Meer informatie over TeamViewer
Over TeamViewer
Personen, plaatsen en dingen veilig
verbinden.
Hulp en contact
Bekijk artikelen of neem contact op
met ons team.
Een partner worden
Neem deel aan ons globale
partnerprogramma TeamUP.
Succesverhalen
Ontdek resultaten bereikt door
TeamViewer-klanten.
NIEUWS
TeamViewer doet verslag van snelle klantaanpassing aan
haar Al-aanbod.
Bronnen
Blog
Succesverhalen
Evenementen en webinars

※ ※ ※

Task instructions:
Line by line, transcribe the material exactly.

Task response:
Meer informatie over TeamViewer
Over TeamViewer
Personen, plaatsen en dingen veilig
verbinden.
Hulp en contact
Bekijk artikelen of neem contact op
met ons team.
Een partner worden
Neem deel aan ons globale
partnerprogramma TeamUP.
Succesverhalen
Ontdek resultaten bereikt door
TeamViewer-klanten.
NIEUWS
TeamViewer doet verslag van snelle klantaanpassing aan
haar Al-aanbod.
Bronnen
Blog
Succesverhalen
Evenementen en webinars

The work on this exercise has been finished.